_Your goal_:
Restate the entries below exactly. Images are not part of the copy.

---------- Available data ----------

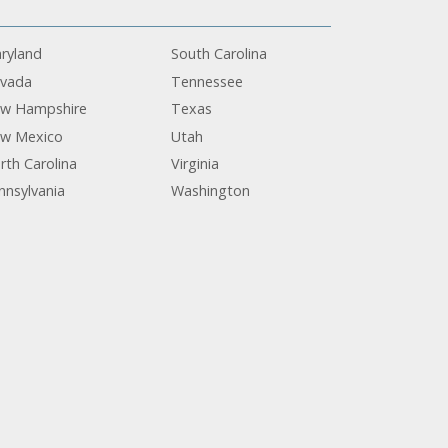
ryland
South Carolina
vada
Tennessee
w Hampshire
Texas
w Mexico
Utah
rth Carolina
Virginia
nnsylvania
Washington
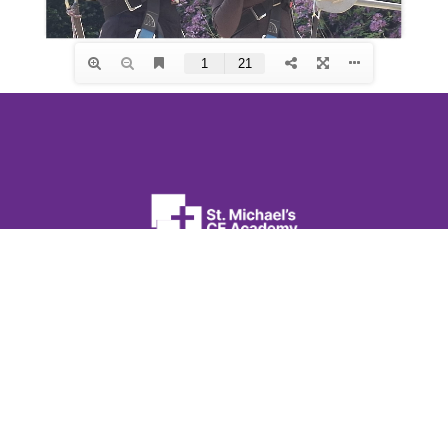
St. Michael’s CE Academy
Flanshaw Lane
Wakefield
West Yorkshire
WF2 9JA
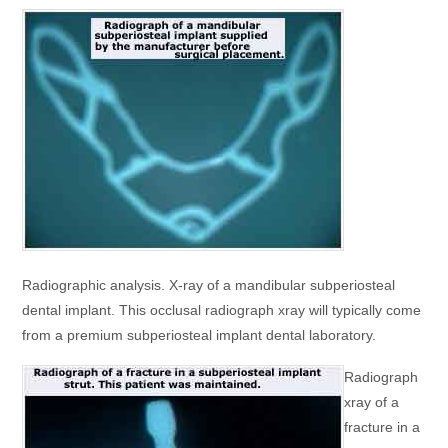
Radiographic analysis. X-ray of a mandibular subperiosteal
dental implant. This occlusal radiograph xray will typically come
from a premium subperiosteal implant dental laboratory.
Radiograph
xray of a
fracture in a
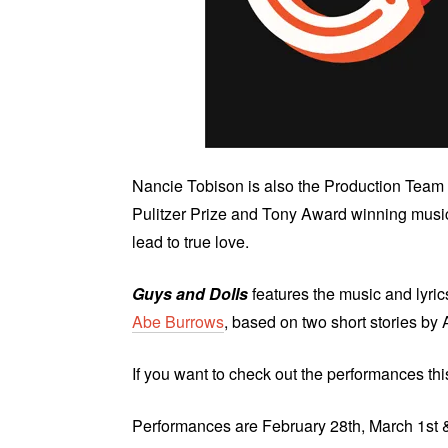
Nancie Tobison is also the Production Team 
Pulitzer Prize and Tony Award winning music
lead to true love.
Guys and Dolls
features the music and lyric
Abe Burrows
, based on two short stories 
If you want to check out the performances th
Performances are February 28th, March 1st 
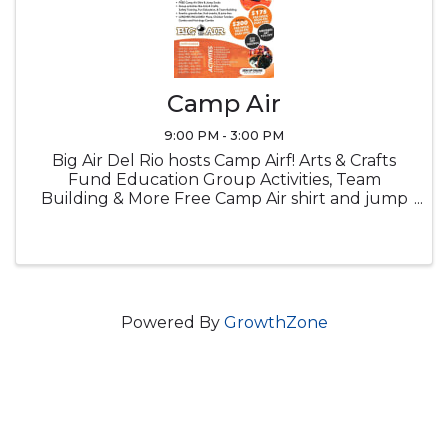
Camp Air
9:00 PM - 3:00 PM
Big Air Del Rio hosts Camp Airf! Arts & Crafts
Fund Education Group Activities, Team
Building & More Free Camp Air shirt and jump
socks Snacks Lucnch provided
Powered By
GrowthZone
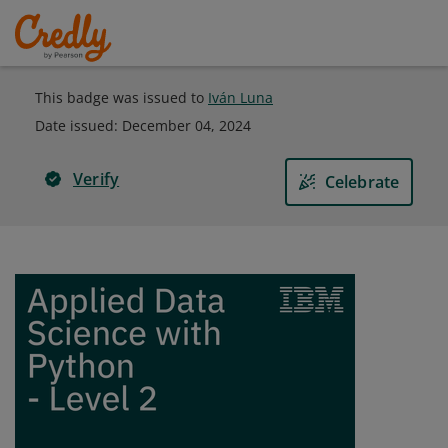
This badge was issued to
Iván Luna
Date issued:
December 04, 2024
Verify
Celebrate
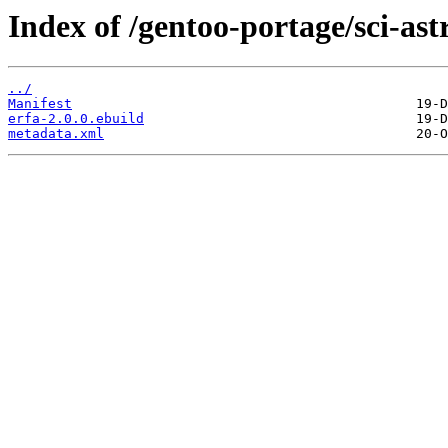
Index of /gentoo-portage/sci-as
../
Manifest
erfa-2.0.0.ebuild
metadata.xml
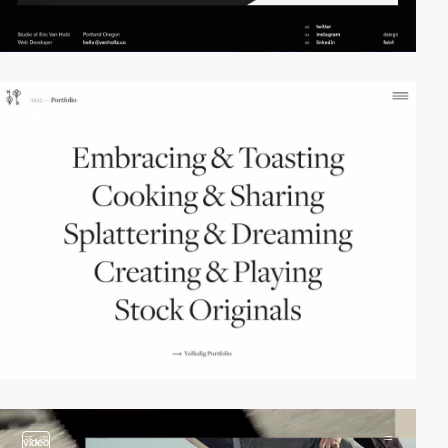
video
video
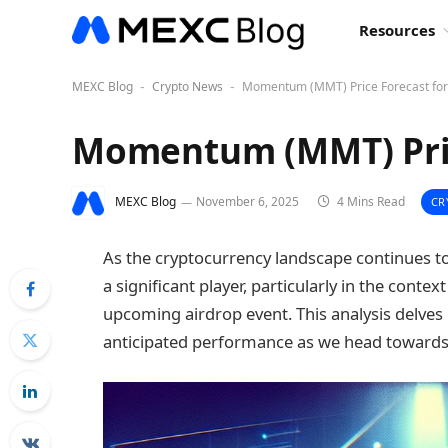
Resources
MEXC Blog
Crypto News
Momentum (MMT) Price Forecast for
-
-
Momentum (MMT) Pric
MEXC Blog
November 6, 2025
4 Mins Read
CR
As the cryptocurrency landscape continues
a significant player, particularly in the cont
upcoming airdrop event. This analysis delves 
anticipated performance as we head towards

----------

_Your response_:
ryland
South Carolina
vada
Tennessee
w Hampshire
Texas
w Mexico
Utah
rth Carolina
Virginia
nnsylvania
Washington
St. Michael’s CE Academy
Flanshaw Lane
Wakefield
West Yorkshire
WF2 9JA
Radiographic analysis. X-ray of a mandibular subperiosteal
dental implant. This occlusal radiograph xray will typically come
from a premium subperiosteal implant dental laboratory.
Radiograph
xray of a
fracture in a
Nancie Tobison is also the Production Team 
Pulitzer Prize and Tony Award winning music
lead to true love.
Guys and Dolls
features the music and lyric
Abe Burrows
, based on two short stories 
If you want to check out the performances th
Performances are February 28th, March 1st 
Camp Air
9:00 PM - 3:00 PM
Big Air Del Rio hosts Camp Airf! Arts & Crafts
Fund Education Group Activities, Team
Building & More Free Camp Air shirt and jump
socks Snacks Lucnch provided
Powered By
GrowthZone
This badge was issued to
Iván Luna
Date issued:
December 04, 2024
Verify
Celebrate
Index of /gentoo-portage/sci-as
../
Manifest
erfa-2.0.0.ebuild
metadata.xml
video
video
Resources
MEXC Blog
Crypto News
Momentum (MMT) Price Forecast for
-
-
Momentum (MMT) Pric
MEXC Blog
November 6, 2025
4 Mins Read
CR
As the cryptocurrency landscape continues
a significant player, particularly in the cont
upcoming airdrop event. This analysis delves 
anticipated performance as we head towards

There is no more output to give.